Globalement, le processus de désindustrialisation massive en Europe occidentale se caractérise par la fermeture de nombreux sites de production, la disparition de savoir-faire, la perte de millions d’emplois et le bouleversement profond des sociétés basées sur l’industrie. Enfin, la désindustrialisation a des conséquences importantes en ce qui concerne les inégalités au sein de l’économie, qui tend vers une prépondérance du secteur des services au détriment de l’industrie.

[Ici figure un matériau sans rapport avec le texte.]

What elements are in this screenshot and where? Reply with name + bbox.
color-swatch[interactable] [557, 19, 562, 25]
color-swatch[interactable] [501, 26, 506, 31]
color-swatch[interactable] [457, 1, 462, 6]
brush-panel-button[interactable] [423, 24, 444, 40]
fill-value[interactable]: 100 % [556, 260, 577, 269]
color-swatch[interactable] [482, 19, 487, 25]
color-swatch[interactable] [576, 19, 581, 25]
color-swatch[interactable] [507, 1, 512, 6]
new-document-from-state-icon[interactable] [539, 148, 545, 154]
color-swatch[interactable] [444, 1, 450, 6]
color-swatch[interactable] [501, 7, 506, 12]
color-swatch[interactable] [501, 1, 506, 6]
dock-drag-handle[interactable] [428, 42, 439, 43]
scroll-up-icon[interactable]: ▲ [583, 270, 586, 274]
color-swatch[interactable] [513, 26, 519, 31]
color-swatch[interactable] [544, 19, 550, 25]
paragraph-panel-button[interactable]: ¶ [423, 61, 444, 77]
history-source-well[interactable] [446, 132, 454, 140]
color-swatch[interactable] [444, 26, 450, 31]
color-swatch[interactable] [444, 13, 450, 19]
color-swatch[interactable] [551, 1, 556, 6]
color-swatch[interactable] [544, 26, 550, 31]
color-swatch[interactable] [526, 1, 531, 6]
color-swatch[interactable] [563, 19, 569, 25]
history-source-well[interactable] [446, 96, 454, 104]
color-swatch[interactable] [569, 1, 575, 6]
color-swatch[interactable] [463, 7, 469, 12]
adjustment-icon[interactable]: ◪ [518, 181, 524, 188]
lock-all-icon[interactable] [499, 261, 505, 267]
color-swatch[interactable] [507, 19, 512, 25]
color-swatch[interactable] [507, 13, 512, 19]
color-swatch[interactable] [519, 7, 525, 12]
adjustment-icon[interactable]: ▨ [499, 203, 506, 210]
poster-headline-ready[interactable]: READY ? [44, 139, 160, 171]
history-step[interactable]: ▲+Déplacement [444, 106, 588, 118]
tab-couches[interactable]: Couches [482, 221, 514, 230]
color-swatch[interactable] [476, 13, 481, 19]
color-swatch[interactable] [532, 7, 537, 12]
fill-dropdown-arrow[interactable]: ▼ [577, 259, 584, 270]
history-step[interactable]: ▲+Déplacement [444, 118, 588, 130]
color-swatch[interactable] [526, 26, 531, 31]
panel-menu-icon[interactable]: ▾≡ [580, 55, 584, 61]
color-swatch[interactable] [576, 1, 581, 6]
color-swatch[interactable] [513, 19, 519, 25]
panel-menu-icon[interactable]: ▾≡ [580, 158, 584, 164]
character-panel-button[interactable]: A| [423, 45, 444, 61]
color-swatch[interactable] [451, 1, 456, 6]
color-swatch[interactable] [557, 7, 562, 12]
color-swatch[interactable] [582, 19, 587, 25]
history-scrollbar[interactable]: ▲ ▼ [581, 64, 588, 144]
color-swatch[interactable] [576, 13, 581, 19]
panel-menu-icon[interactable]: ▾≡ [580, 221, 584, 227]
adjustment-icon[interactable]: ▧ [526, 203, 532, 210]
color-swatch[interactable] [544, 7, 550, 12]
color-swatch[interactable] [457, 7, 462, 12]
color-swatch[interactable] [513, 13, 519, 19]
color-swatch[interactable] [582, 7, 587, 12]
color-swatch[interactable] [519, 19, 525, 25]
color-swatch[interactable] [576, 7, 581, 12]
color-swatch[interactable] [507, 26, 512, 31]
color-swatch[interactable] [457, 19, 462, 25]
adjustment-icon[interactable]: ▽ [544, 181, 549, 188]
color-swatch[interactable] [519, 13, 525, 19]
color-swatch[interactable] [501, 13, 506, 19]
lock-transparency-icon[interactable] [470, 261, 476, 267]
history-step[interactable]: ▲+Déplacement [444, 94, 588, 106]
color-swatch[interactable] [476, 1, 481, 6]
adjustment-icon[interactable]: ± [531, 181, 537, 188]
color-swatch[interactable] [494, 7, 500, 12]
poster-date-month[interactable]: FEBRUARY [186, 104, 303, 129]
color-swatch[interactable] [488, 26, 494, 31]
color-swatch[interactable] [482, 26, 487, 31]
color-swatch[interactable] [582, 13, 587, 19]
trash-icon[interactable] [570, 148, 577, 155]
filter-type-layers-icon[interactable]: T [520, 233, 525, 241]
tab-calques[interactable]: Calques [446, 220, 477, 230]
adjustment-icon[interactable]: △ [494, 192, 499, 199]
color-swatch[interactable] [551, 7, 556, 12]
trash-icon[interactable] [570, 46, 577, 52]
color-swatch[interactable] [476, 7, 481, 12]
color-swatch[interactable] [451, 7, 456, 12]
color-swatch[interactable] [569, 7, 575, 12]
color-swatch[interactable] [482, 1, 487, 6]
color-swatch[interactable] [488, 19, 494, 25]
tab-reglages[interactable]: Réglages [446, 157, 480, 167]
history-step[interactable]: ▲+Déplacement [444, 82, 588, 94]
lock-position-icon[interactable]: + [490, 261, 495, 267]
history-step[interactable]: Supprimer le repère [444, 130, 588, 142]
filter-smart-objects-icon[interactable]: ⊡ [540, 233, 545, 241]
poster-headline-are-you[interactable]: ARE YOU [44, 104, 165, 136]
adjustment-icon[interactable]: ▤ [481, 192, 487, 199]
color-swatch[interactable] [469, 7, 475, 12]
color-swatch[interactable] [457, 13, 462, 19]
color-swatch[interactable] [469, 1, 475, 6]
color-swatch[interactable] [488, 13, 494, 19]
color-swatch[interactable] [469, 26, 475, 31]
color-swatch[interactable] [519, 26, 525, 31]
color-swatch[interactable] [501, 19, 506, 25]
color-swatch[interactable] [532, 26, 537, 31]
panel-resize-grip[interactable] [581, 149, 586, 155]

La France : pays industriel malgré tout
En dépit de la désindustrialisation progressive de son économie, la France reste pourtant bien un pays industriel. L’industrie de l’Hexagone est classée au 3e rang européen et au 5e rang mondial, 96,5% des exportations françaises sont composées de produits industriels pour un montant de 450 milliards d’euros et le chiffre d’affaires de l’industrie manufacturière s’élève à 870 milliards d’euros hors taxes. En outre, le « made in France » demeure un gage mondial de qualité et de fiabilité et des groupes mondiaux comme Toyota en font leur principal argument de vente.
C’est dans cette optique que la Fabrique de l’Industrie s’attèle à explorer la situation de l’industrie en Europe et en France en vue de proposer une analyse globale et des pistes de réflexion pour l’avenir des activités manufacturières sur le vieux continent. Laboratoire d’idées créé en 2011, la Fabrique de l’Industrie est un lieu de réflexion et de débat, qui s’est donné pour mission de travailler de manière approfondie et pluridisciplinaire sur la réalité, les défis et les perspectives de l’industrie en France et en Europe.